▸ **What is being asked**:
Word for word, restate the listing; omit the pictures.

▸ **Given information**:

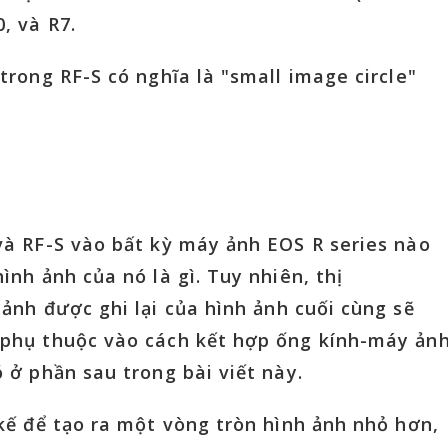
, và R7.
trong RF-S có nghĩa là "small image circle"
và RF-S vào bất kỳ máy ảnh EOS R series nào
hình ảnh của nó là gì. Tuy nhiên,
thị
 ảnh được ghi lại
của hình ảnh cuối cùng sẽ
 phụ thuộc vào cách kết hợp ống kính-máy ảnh
 ở phần sau trong bài viết này.
 kế để tạo ra một vòng tròn hình ảnh nhỏ hơn,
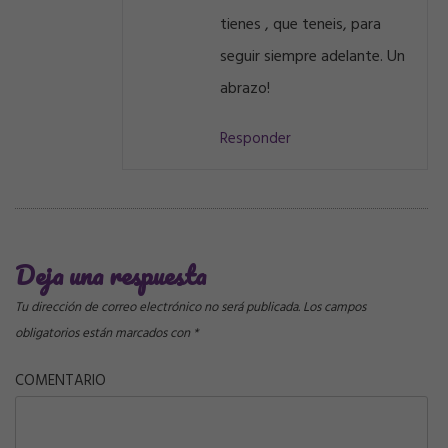
tienes , que teneis, para
seguir siempre adelante. Un
abrazo!
Responder
Deja una respuesta
Tu dirección de correo electrónico no será publicada.
Los campos
obligatorios están marcados con
*
COMENTARIO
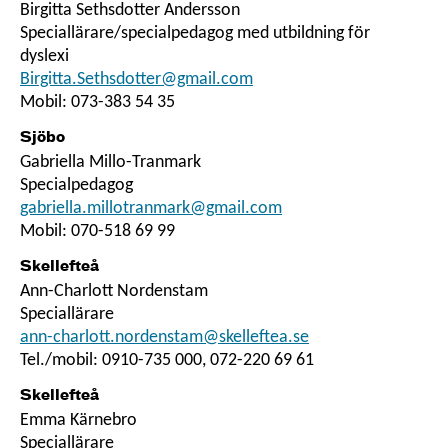
Birgitta Sethsdotter Andersson
Speciallärare/specialpedagog med utbildning för
dyslexi
Birgitta.Sethsdotter@gmail.com
Mobil: 073-383 54 35
Sjöbo
Gabriella Millo-Tranmark
Specialpedagog
gabriella.millotranmark@gmail.com
Mobil: 070-518 69 99
Skellefteå
Ann-Charlott Nordenstam
Speciallärare
ann-charlott.nordenstam@skelleftea.se
Tel./mobil: 0910-735 000, 072-220 69 61
Skellefteå
Emma Kärnebro
Speciallärare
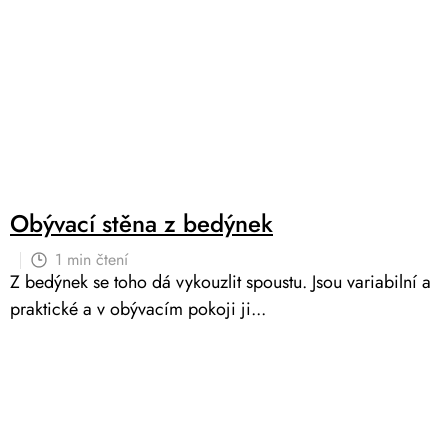
Obývací stěna z bedýnek
1 min čtení
Z bedýnek se toho dá vykouzlit spoustu. Jsou variabilní a
praktické a v obývacím pokoji ji...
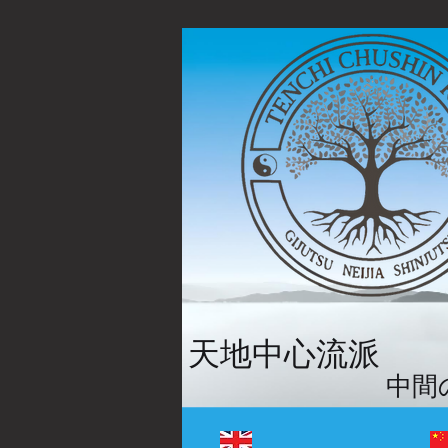
天地中心流派
中間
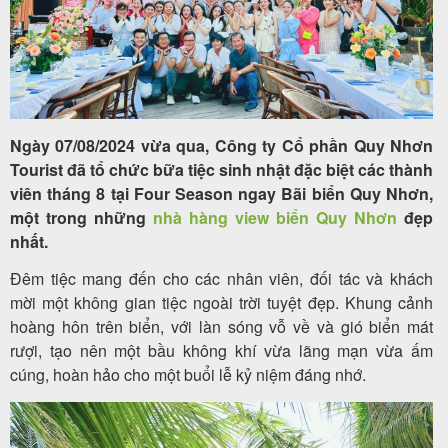
Tour
trong
nước
Ngày 07/08/2024 vừa qua, Công ty Cổ phần Quy Nhơn
Tourist đã tổ chức bữa tiệc sinh nhật đặc biệt các thành
viên tháng 8 tại Four Season ngay Bãi biển Quy Nhơn,
một trong những
nhà hàng view biển Quy Nhơn
đẹp
Combo
nhất.
Quy
Đêm tiệc mang đến cho các nhân viên, đối tác và khách
Nhơn
mời một không gian tiệc ngoài trời tuyệt đẹp. Khung cảnh
hoàng hôn trên biển, với làn sóng vỗ về và gió biển mát
rượi, tạo nên một bầu không khí vừa lãng mạn vừa ấm
cúng, hoàn hảo cho một buổi lễ kỷ niệm đáng nhớ.
Lịch
khởi
hành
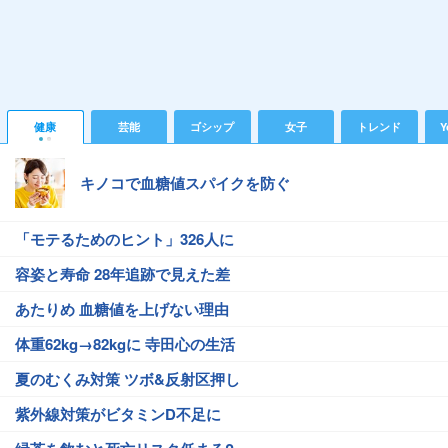
健康
芸能
ゴシップ
女子
トレンド
Y
キノコで血糖値スパイクを防ぐ
「モテるためのヒント」326人に
容姿と寿命 28年追跡で見えた差
あたりめ 血糖値を上げない理由
体重62kg→82kgに 寺田心の生活
夏のむくみ対策 ツボ&反射区押し
紫外線対策がビタミンD不足に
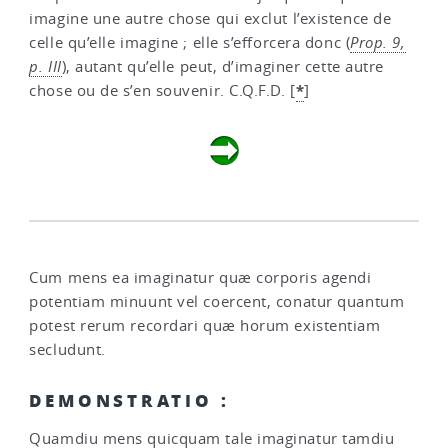
imagine une autre chose qui exclut l’existence de
celle qu’elle imagine ; elle s’efforcera donc (
Prop. 9,
p. III
), autant qu’elle peut, d’imaginer cette autre
*
chose ou de s’en souvenir. C.Q.F.D.
[
]
Cum mens ea imaginatur quæ corporis agendi
potentiam minuunt vel coercent, conatur quantum
potest rerum recordari quæ horum existentiam
secludunt.
DEMONSTRATIO :
Quamdiu mens quicquam tale imaginatur tamdiu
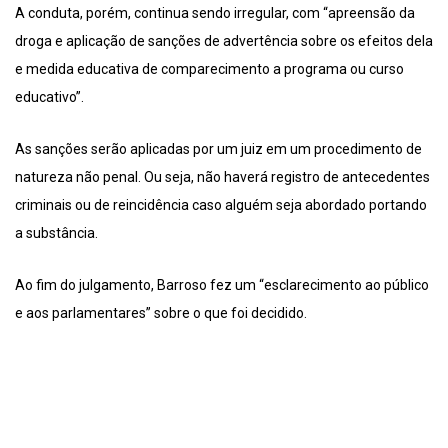
A conduta, porém, continua sendo irregular, com “apreensão da
droga e aplicação de sanções de advertência sobre os efeitos dela
e medida educativa de comparecimento a programa ou curso
educativo”.
As sanções serão aplicadas por um juiz em um procedimento de
natureza não penal. Ou seja, não haverá registro de antecedentes
criminais ou de reincidência caso alguém seja abordado portando
a substância.
Ao fim do julgamento, Barroso fez um “esclarecimento ao público
e aos parlamentares” sobre o que foi decidido.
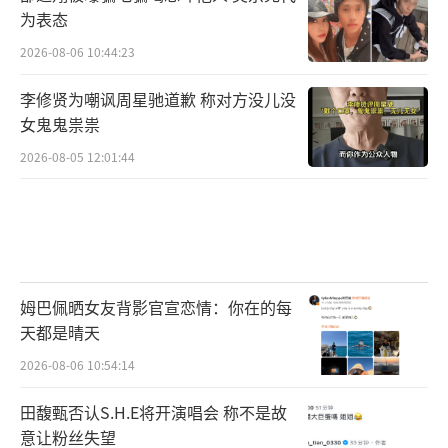
为表态
2026-08-06 10:44:23
李修贤为嘲讽周星驰道歉 称对方没儿没
女鬼鬼祟祟
2026-08-05 12:01:44
姆巴佩晒女友背影官宣恋情：你在的每
天都是晴天
2026-08-06 10:54:14
田馥甄否认S.H.E将开演唱会 称不是故
意让粉丝失望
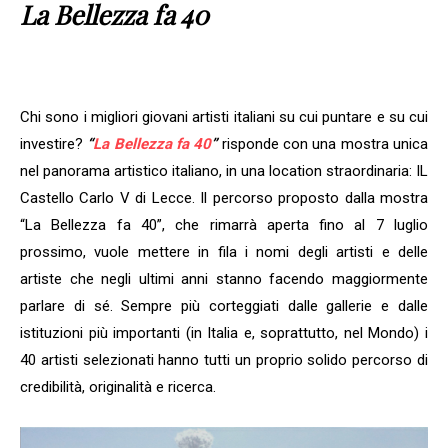
La Bellezza fa 40
Chi sono i migliori giovani artisti italiani su cui puntare e su cui
investire?
“
La Bellezza fa 40
”
risponde con una mostra unica
nel panorama artistico italiano, in una location straordinaria: IL
Castello Carlo V di Lecce. Il percorso proposto dalla mostra
“La Bellezza fa 40”, che rimarrà aperta fino al 7 luglio
prossimo, vuole mettere in fila i nomi degli artisti e delle
artiste che negli ultimi anni stanno facendo maggiormente
parlare di sé. Sempre più corteggiati dalle gallerie e dalle
istituzioni più importanti (in Italia e, soprattutto, nel Mondo) i
40 artisti selezionati hanno tutti un proprio solido percorso di
credibilità, originalità e ricerca.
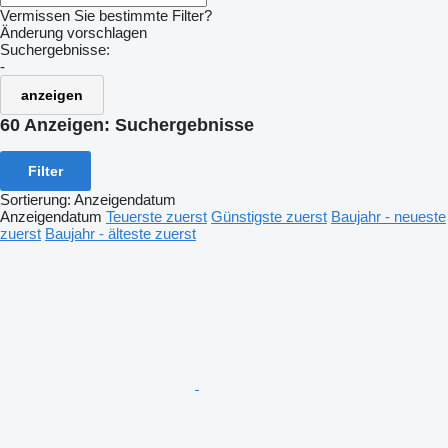
Vermissen Sie bestimmte Filter?
Änderung vorschlagen
Suchergebnisse:
-
anzeigen
60 Anzeigen:
Suchergebnisse
Filter
Sortierung
:
Anzeigendatum
Anzeigendatum
Teuerste zuerst
Günstigste zuerst
Baujahr - neueste
zuerst
Baujahr - älteste zuerst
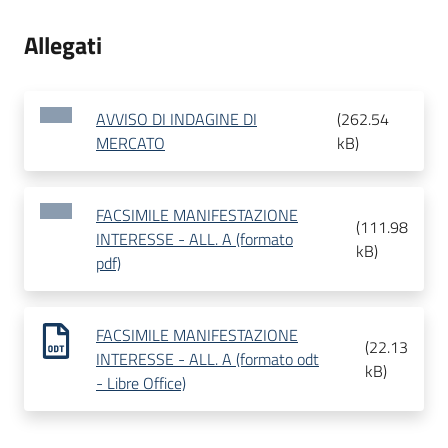
Allegati
AVVISO DI INDAGINE DI
(
262.54
MERCATO
kB
)
FACSIMILE MANIFESTAZIONE
(
111.98
INTERESSE - ALL. A (formato
kB
)
pdf)
FACSIMILE MANIFESTAZIONE
(
22.13
INTERESSE - ALL. A (formato odt
kB
)
- Libre Office)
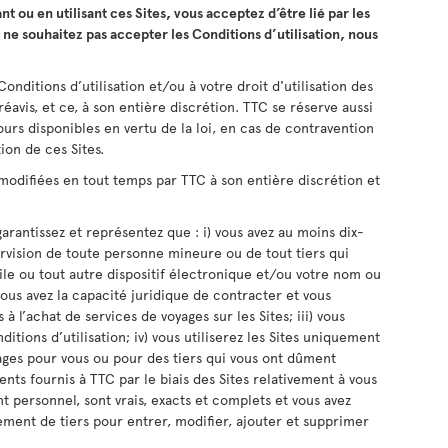
nt ou en utilisant ces Sites, vous acceptez d’être lié par les
s ne souhaitez pas accepter les Conditions d’utilisation, nous
onditions d’utilisation et/ou à votre droit d'utilisation des
réavis, et ce, à son entière discrétion. TTC se réserve aussi
cours disponibles en vertu de la loi, en cas de contravention
tion de ces Sites.
 modifiées en tout temps par TTC à son entière discrétion et
s garantissez et représentez que : i) vous avez au moins dix-
pervision de toute personne mineure ou de tout tiers qui
ile ou tout autre dispositif électronique et/ou votre nom ou
vous avez la capacité juridique de contracter et vous
 à l’achat de services de voyages sur les Sites; iii) vous
itions d’utilisation; iv) vous utiliserez les Sites uniquement
ages pour vous ou pour des tiers qui vous ont dûment
ents fournis à TTC par le biais des Sites relativement à vous
t personnel, sont vrais, exacts et complets et vous avez
ement de tiers pour entrer, modifier, ajouter et supprimer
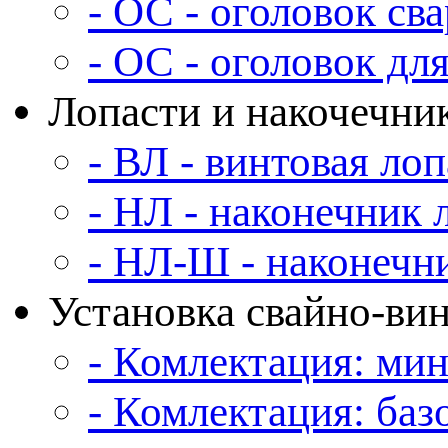
- ОС - оголовок св
- ОС - оголовок дл
Лопасти и накочечни
- ВЛ - винтовая лоп
- НЛ - наконечник 
- НЛ-Ш - наконечн
Установка свайно-ви
- Комлектация: ми
- Комлектация: баз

▸ **Reply to the exercise**:
, và R7.
trong RF-S có nghĩa là "small image circle"
và RF-S vào bất kỳ máy ảnh EOS R series nào
hình ảnh của nó là gì. Tuy nhiên,
thị
 ảnh được ghi lại
của hình ảnh cuối cùng sẽ
 phụ thuộc vào cách kết hợp ống kính-máy ảnh
 ở phần sau trong bài viết này.
 kế để tạo ra một vòng tròn hình ảnh nhỏ hơn,
tienes , que teneis, para
seguir siempre adelante. Un
abrazo!
Responder
Deja una respuesta
Tu dirección de correo electrónico no será publicada.
Los campos
obligatorios están marcados con
*
COMENTARIO
Birgitta Sethsdotter Andersson
Speciallärare/specialpedagog med utbildning för
dyslexi
Birgitta.Sethsdotter@gmail.com
Mobil: 073-383 54 35
Sjöbo
Gabriella Millo-Tranmark
Specialpedagog
gabriella.millotranmark@gmail.com
Mobil: 070-518 69 99
Skellefteå
Ann-Charlott Nordenstam
Speciallärare
ann-charlott.nordenstam@skelleftea.se
Tel./mobil: 0910-735 000, 072-220 69 61
Skellefteå
Emma Kärnebro
Speciallärare
Obývací stěna z bedýnek
1 min čtení
Z bedýnek se toho dá vykouzlit spoustu. Jsou variabilní a
praktické a v obývacím pokoji ji...
天地中心流派
中間
Tour
trong
nước
Ngày 07/08/2024 vừa qua, Công ty Cổ phần Quy Nhơn
Tourist đã tổ chức bữa tiệc sinh nhật đặc biệt các thành
viên tháng 8 tại Four Season ngay Bãi biển Quy Nhơn,
một trong những
nhà hàng view biển Quy Nhơn
đẹp
Combo
nhất.
Quy
Đêm tiệc mang đến cho các nhân viên, đối tác và khách
Nhơn
mời một không gian tiệc ngoài trời tuyệt đẹp. Khung cảnh
hoàng hôn trên biển, với làn sóng vỗ về và gió biển mát
rượi, tạo nên một bầu không khí vừa lãng mạn vừa ấm
cúng, hoàn hảo cho một buổi lễ kỷ niệm đáng nhớ.
Lịch
khởi
hành
健康
芸能
ゴシップ
女子
トレンド
Y
キノコで血糖値スパイクを防ぐ
「モテるためのヒント」326人に
容姿と寿命 28年追跡で見えた差
あたりめ 血糖値を上げない理由
体重62kg→82kgに 寺田心の生活
夏のむくみ対策 ツボ&反射区押し
紫外線対策がビタミンD不足に
imagine une autre chose qui exclut l’existence de
celle qu’elle imagine ; elle s’efforcera donc (
Prop. 9,
p. III
), autant qu’elle peut, d’imaginer cette autre
*
chose ou de s’en souvenir. C.Q.F.D.
[
]
Cum mens ea imaginatur quæ corporis agendi
potentiam minuunt vel coercent, conatur quantum
potest rerum recordari quæ horum existentiam
secludunt.
DEMONSTRATIO :
Quamdiu mens quicquam tale imaginatur tamdiu
A conduta, porém, continua sendo irregular, com “apreensão da
droga e aplicação de sanções de advertência sobre os efeitos dela
e medida educativa de comparecimento a programa ou curso
educativo”.
As sanções serão aplicadas por um juiz em um procedimento de
natureza não penal. Ou seja, não haverá registro de antecedentes
criminais ou de reincidência caso alguém seja abordado portando
a substância.
Ao fim do julgamento, Barroso fez um “esclarecimento ao público
e aos parlamentares” sobre o que foi decidido.
为表态
2026-08-06 10:44:23
李修贤为嘲讽周星驰道歉 称对方没儿没
女鬼鬼祟祟
2026-08-05 12:01:44
姆巴佩晒女友背影官宣恋情：你在的每
天都是晴天
2026-08-06 10:54:14
田馥甄否认S.H.E将开演唱会 称不是故
意让粉丝失望
La Bellezza fa 40
Chi sono i migliori giovani artisti italiani su cui puntare e su cui
investire?
“
La Bellezza fa 40
”
risponde con una mostra unica
nel panorama artistico italiano, in una location straordinaria: IL
Castello Carlo V di Lecce. Il percorso proposto dalla mostra
“La Bellezza fa 40”, che rimarrà aperta fino al 7 luglio
prossimo, vuole mettere in fila i nomi degli artisti e delle
artiste che negli ultimi anni stanno facendo maggiormente
parlare di sé. Sempre più corteggiati dalle gallerie e dalle
istituzioni più importanti (in Italia e, soprattutto, nel Mondo) i
40 artisti selezionati hanno tutti un proprio solido percorso di
credibilità, originalità e ricerca.
Vermissen Sie bestimmte Filter?
Änderung vorschlagen
Suchergebnisse:
-
anzeigen
60 Anzeigen:
Suchergebnisse
Filter
Sortierung
:
Anzeigendatum
Anzeigendatum
Teuerste zuerst
Günstigste zuerst
Baujahr - neueste
zuerst
Baujahr - älteste zuerst
Allegati
AVVISO DI INDAGINE DI
(
262.54
MERCATO
kB
)
FACSIMILE MANIFESTAZIONE
(
111.98
INTERESSE - ALL. A (formato
kB
)
pdf)
FACSIMILE MANIFESTAZIONE
(
22.13
INTERESSE - ALL. A (formato odt
kB
)
- Libre Office)
nt ou en utilisant ces Sites, vous acceptez d’être lié par les
s ne souhaitez pas accepter les Conditions d’utilisation, nous
onditions d’utilisation et/ou à votre droit d'utilisation des
réavis, et ce, à son entière discrétion. TTC se réserve aussi
cours disponibles en vertu de la loi, en cas de contravention
tion de ces Sites.
 modifiées en tout temps par TTC à son entière discrétion et
s garantissez et représentez que : i) vous avez au moins dix-
pervision de toute personne mineure ou de tout tiers qui
ile ou tout autre dispositif électronique et/ou votre nom ou
vous avez la capacité juridique de contracter et vous
 à l’achat de services de voyages sur les Sites; iii) vous
itions d’utilisation; iv) vous utiliserez les Sites uniquement
ages pour vous ou pour des tiers qui vous ont dûment
ents fournis à TTC par le biais des Sites relativement à vous
t personnel, sont vrais, exacts et complets et vous avez
ement de tiers pour entrer, modifier, ajouter et supprimer
- ОС - оголовок св
- ОС - оголовок дл
Лопасти и накочечни
- ВЛ - винтовая лоп
- НЛ - наконечник 
- НЛ-Ш - наконечн
Установка свайно-ви
- Комлектация: ми
- Комлектация: баз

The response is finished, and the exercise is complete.